Writer and Printer
By James N. Green and Peter Stallybrass
Oak Knoll Press, Library Company of Philadelphia, and the British Library, 2006
Hard back: ISBN: 1584561874 Price: $49.95
Franklin sometimes went to great lengths to obscure his authorship, using anonymous and pseudonymous essays to argue several sides of an issue, which also enabled him to sell more pamphlets and newspapers. Good business was never far from his mind.
It is too often the case that scholars and librarians do not talk to one another, let alone collaborate. Happily, Benjamin Franklin: Writer and Printer is an exception. Originally conceived as an exhibition catalog, this work sets a new standard for that category. James Green, librarian of the Library Company of Philadelphia, and Peter Stallybrass, an English professor at the University of Pennsylvania, weave a detailed exposition of Franklin’s work as a writer and a printer around 150 full-color images of books, engravings, and manuscripts.
Green and Stallybrass bring complementary areas of expertise together, which have lent more breadth and depth of scope to the book than either could have produced individually. Green is a bibliographical scholar who works on publishing history in eighteenth- and nineteenth-century North America. Stallybrass studies the literature and material culture of sixteenth- and seventeenth-century Britain and Europe. The result is a balanced mix of bibliographical fact presented within convincing theoretical frameworks.

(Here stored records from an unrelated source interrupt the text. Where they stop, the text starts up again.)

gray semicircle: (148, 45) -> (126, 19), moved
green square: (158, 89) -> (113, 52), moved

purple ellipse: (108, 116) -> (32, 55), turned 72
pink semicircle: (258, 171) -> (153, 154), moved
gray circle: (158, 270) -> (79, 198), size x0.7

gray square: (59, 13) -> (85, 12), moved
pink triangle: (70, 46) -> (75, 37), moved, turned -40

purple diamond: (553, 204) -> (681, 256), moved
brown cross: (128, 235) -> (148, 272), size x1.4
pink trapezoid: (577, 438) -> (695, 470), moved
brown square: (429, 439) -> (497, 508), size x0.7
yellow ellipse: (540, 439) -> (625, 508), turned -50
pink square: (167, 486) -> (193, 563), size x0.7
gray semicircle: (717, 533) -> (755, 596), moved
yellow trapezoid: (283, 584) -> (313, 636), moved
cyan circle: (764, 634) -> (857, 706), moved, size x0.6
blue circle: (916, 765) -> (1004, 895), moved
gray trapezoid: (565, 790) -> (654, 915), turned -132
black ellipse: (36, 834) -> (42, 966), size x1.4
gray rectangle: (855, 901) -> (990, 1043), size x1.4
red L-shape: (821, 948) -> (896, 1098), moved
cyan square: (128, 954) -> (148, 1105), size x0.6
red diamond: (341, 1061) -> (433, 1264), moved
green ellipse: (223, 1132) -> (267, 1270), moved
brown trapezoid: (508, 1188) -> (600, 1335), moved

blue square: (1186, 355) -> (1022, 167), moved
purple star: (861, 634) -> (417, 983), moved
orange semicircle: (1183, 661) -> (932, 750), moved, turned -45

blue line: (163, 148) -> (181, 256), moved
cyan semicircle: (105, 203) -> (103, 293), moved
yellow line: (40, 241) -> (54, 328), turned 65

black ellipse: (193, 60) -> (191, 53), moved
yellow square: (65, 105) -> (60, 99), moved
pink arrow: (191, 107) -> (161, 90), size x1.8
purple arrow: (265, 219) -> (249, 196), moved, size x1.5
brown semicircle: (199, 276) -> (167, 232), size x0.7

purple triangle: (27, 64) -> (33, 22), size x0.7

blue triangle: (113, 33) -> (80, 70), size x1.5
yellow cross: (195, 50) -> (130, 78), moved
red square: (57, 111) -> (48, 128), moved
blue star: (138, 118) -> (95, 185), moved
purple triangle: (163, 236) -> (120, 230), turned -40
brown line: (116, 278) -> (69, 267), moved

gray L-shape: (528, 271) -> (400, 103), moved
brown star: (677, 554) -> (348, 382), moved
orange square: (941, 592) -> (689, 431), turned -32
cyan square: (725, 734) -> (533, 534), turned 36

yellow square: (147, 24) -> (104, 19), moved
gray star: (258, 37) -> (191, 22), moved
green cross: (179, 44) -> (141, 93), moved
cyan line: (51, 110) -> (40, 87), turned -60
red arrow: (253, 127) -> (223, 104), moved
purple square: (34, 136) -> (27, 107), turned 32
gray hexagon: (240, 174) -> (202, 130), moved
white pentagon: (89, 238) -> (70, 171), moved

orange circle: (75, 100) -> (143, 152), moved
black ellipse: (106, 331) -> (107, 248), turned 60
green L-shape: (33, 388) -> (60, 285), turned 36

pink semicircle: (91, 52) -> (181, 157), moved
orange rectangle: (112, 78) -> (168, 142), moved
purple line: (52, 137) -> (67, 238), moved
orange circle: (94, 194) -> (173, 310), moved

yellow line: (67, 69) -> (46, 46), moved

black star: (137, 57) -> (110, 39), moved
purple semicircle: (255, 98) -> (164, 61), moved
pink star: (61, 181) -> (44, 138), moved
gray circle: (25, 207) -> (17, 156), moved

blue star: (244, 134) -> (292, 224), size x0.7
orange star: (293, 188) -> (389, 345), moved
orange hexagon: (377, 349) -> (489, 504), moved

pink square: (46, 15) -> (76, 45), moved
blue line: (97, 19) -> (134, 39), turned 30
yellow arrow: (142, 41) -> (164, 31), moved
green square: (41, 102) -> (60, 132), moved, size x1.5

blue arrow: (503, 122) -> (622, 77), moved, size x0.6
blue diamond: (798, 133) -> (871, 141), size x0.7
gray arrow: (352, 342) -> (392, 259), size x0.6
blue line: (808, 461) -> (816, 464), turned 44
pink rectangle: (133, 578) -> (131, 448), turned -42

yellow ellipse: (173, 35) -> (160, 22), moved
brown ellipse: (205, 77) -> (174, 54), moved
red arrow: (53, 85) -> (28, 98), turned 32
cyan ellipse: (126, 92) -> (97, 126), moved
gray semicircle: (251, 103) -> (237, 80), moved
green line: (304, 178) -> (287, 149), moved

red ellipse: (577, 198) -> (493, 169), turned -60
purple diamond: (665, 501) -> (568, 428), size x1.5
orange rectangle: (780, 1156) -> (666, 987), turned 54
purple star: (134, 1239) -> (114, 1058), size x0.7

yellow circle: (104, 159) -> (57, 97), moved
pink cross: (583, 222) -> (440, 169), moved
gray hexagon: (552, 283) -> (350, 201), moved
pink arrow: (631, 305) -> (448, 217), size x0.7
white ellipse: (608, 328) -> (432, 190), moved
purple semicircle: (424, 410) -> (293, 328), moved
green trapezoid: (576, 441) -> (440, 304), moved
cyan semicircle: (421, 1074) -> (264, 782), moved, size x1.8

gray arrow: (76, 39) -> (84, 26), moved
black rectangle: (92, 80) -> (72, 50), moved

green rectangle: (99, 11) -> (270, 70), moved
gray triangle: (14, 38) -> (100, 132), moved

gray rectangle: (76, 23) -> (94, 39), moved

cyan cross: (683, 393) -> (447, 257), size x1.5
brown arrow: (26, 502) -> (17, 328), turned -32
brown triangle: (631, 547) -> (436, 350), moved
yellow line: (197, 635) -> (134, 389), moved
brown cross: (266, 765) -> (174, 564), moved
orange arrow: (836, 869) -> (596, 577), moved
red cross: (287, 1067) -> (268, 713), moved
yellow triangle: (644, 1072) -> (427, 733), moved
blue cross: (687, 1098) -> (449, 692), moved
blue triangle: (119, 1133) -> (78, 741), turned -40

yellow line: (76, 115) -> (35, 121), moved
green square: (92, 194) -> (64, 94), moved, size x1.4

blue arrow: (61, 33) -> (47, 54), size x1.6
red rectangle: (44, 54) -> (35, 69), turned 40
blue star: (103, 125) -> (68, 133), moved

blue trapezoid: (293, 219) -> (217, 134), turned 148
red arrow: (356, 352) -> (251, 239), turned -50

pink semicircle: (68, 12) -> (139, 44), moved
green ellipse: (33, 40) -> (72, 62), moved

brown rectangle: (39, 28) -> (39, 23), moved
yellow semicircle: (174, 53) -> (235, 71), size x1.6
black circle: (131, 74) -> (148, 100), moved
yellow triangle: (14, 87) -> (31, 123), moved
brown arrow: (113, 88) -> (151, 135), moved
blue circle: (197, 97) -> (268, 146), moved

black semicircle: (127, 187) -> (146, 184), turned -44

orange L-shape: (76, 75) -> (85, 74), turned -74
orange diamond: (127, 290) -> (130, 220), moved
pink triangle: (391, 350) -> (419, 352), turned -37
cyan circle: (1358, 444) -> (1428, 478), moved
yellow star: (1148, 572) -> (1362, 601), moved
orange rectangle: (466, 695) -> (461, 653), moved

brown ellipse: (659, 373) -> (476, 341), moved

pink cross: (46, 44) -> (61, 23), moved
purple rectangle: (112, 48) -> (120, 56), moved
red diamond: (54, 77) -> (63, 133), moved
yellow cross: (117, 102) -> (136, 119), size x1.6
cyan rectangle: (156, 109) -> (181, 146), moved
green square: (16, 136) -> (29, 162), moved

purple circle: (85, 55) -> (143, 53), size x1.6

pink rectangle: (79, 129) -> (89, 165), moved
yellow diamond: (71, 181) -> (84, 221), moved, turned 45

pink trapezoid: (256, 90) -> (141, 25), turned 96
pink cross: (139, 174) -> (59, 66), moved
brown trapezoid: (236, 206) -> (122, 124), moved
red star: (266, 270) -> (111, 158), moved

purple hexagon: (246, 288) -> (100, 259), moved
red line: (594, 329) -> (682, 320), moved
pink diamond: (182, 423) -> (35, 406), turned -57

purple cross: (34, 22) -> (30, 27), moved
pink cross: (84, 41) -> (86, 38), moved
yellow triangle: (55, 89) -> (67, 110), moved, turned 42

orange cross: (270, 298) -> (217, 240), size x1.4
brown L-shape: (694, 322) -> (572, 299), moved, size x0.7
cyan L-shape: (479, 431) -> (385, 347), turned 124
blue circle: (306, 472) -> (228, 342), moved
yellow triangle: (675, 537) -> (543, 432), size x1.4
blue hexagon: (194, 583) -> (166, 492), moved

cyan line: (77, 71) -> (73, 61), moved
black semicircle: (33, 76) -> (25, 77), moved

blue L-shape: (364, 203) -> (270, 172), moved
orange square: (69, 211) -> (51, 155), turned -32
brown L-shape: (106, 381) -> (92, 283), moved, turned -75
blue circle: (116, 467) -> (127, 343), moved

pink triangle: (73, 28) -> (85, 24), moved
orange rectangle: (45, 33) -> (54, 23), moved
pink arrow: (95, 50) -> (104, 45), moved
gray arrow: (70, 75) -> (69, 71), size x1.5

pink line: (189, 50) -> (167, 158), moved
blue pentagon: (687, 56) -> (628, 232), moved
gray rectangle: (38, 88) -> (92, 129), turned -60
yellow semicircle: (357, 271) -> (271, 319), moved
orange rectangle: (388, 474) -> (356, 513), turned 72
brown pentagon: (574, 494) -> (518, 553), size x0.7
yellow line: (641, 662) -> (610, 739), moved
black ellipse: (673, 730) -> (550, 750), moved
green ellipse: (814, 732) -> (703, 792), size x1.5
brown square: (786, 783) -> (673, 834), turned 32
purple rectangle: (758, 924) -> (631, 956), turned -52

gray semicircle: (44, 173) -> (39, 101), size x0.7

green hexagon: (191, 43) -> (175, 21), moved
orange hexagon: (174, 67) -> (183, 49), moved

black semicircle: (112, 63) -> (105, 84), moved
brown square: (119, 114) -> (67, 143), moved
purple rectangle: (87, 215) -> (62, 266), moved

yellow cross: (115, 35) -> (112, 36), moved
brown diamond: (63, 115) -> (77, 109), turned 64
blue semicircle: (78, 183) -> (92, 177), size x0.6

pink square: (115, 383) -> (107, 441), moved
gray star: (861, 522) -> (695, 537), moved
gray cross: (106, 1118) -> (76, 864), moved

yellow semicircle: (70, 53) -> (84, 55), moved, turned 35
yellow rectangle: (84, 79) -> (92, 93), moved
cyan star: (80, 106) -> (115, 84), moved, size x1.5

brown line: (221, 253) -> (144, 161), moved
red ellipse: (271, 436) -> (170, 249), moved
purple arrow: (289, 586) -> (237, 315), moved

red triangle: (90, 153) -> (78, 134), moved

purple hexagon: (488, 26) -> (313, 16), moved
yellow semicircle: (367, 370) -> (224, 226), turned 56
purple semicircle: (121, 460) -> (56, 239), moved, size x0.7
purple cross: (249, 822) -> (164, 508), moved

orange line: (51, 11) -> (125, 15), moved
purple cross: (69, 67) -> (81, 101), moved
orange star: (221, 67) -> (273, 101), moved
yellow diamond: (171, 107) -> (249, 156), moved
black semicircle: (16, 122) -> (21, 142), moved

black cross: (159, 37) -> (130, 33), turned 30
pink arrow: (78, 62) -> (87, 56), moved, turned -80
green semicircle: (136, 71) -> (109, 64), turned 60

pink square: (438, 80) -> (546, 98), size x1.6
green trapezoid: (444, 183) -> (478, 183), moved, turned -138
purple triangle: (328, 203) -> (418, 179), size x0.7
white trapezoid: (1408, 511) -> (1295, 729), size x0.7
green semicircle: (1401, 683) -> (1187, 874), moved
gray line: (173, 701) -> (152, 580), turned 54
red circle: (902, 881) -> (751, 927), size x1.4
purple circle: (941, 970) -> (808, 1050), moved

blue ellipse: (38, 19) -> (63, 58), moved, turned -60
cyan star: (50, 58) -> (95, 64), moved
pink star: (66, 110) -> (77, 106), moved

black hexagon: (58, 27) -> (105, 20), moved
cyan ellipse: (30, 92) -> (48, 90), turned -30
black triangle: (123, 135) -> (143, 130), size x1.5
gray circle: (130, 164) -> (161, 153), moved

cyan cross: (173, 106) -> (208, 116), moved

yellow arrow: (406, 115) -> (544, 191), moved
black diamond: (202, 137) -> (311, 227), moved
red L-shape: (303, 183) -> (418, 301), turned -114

The authors show Franklin’s training as a printer required him both to edit and to create copy. They portray the young Ben Franklin, just sixteen years old, writing essays as “Silence Dogood,” an old widow with three children who claimed to live in the country. Franklin slipped essays he wrote under the door to his older brother’s printing shop, beginning a practice of invented authorship that he would use all his life. At the time, it was standard practice to write under pseudonyms to avoid persecution by the authorities—especially if the author wanted to critique their policies. Franklin sometimes went to great lengths to obscure his authorship, using anonymous and pseudonymous essays to argue several sides of an issue, which also enabled him to sell more pamphlets and newspapers. Good business was never far from his mind.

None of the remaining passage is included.